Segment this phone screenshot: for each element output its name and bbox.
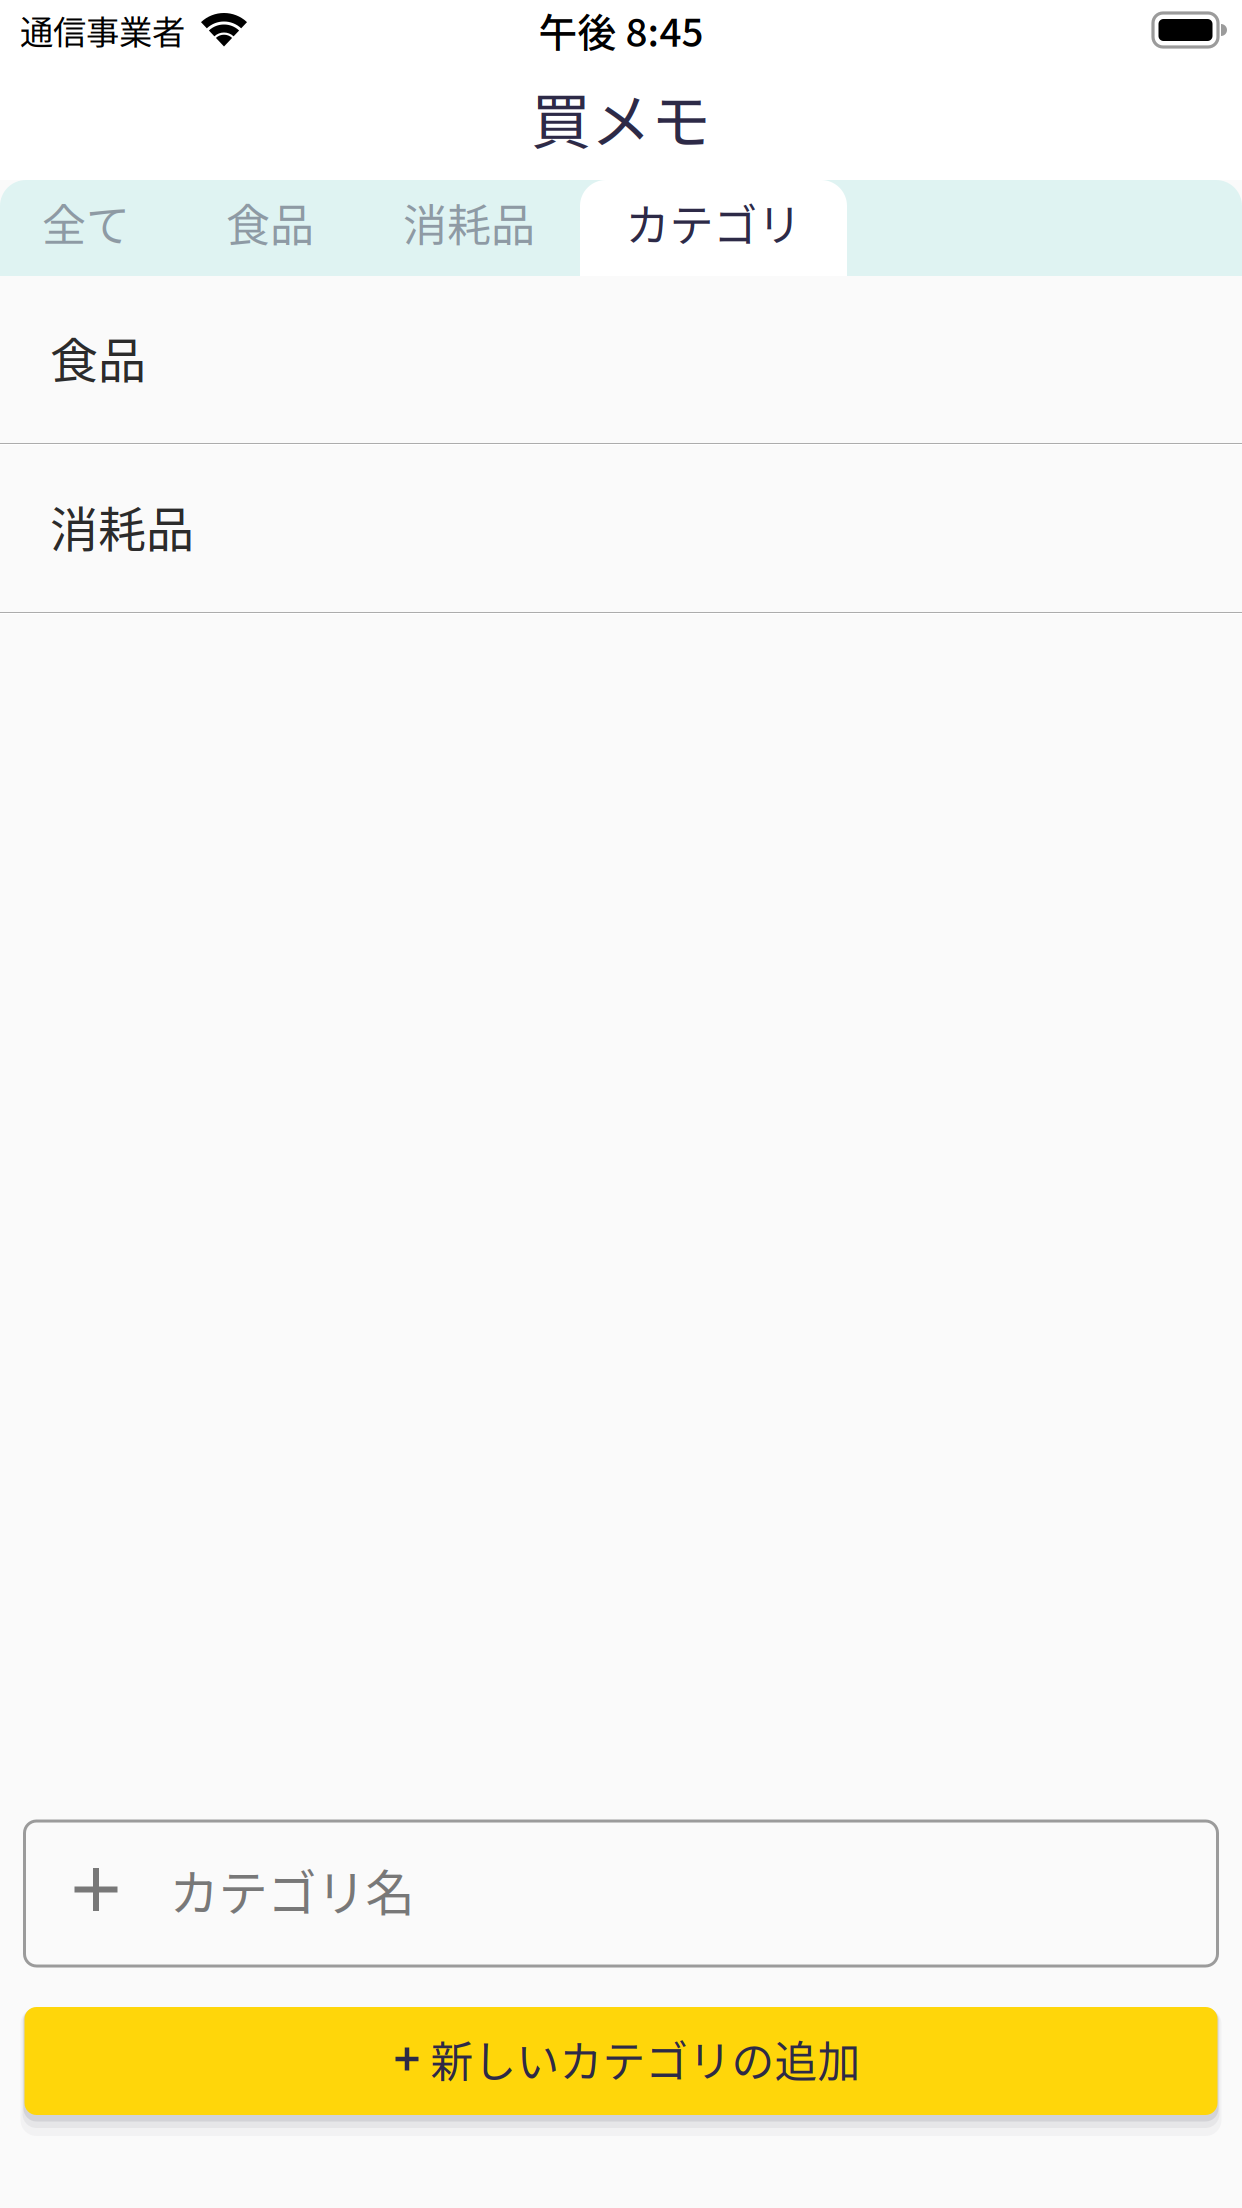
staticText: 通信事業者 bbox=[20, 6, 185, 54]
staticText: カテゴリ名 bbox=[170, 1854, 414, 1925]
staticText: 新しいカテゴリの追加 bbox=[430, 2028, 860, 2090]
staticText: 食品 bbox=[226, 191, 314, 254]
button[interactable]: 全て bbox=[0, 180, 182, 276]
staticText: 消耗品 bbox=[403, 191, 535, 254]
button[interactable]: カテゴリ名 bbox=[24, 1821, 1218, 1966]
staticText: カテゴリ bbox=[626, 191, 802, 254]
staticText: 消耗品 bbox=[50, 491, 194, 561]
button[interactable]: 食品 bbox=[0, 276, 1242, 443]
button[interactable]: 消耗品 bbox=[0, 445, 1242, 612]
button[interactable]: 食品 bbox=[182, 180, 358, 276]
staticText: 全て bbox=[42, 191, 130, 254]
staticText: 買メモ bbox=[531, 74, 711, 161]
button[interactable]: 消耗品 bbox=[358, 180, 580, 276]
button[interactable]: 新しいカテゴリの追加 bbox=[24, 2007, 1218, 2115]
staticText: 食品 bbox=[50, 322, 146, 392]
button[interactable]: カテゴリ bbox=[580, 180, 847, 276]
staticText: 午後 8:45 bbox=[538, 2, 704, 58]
● ● ● ●
#### [WHAT IS NEEDED]
Your answer should hold every record above, printed exactly and free of pictures.

#### [RESULT OF THIS TASK]
Segment this phone screenshot: for each element output its name and bbox.
staticText: 通信事業者 bbox=[20, 6, 185, 54]
staticText: カテゴリ名 bbox=[170, 1854, 414, 1925]
staticText: 新しいカテゴリの追加 bbox=[430, 2028, 860, 2090]
staticText: 食品 bbox=[226, 191, 314, 254]
button[interactable]: 全て bbox=[0, 180, 182, 276]
staticText: 消耗品 bbox=[403, 191, 535, 254]
button[interactable]: カテゴリ名 bbox=[24, 1821, 1218, 1966]
staticText: カテゴリ bbox=[626, 191, 802, 254]
staticText: 消耗品 bbox=[50, 491, 194, 561]
button[interactable]: 食品 bbox=[0, 276, 1242, 443]
button[interactable]: 消耗品 bbox=[0, 445, 1242, 612]
button[interactable]: 食品 bbox=[182, 180, 358, 276]
staticText: 全て bbox=[42, 191, 130, 254]
staticText: 買メモ bbox=[531, 74, 711, 161]
button[interactable]: 消耗品 bbox=[358, 180, 580, 276]
button[interactable]: 新しいカテゴリの追加 bbox=[24, 2007, 1218, 2115]
staticText: 食品 bbox=[50, 322, 146, 392]
button[interactable]: カテゴリ bbox=[580, 180, 847, 276]
staticText: 午後 8:45 bbox=[538, 2, 704, 58]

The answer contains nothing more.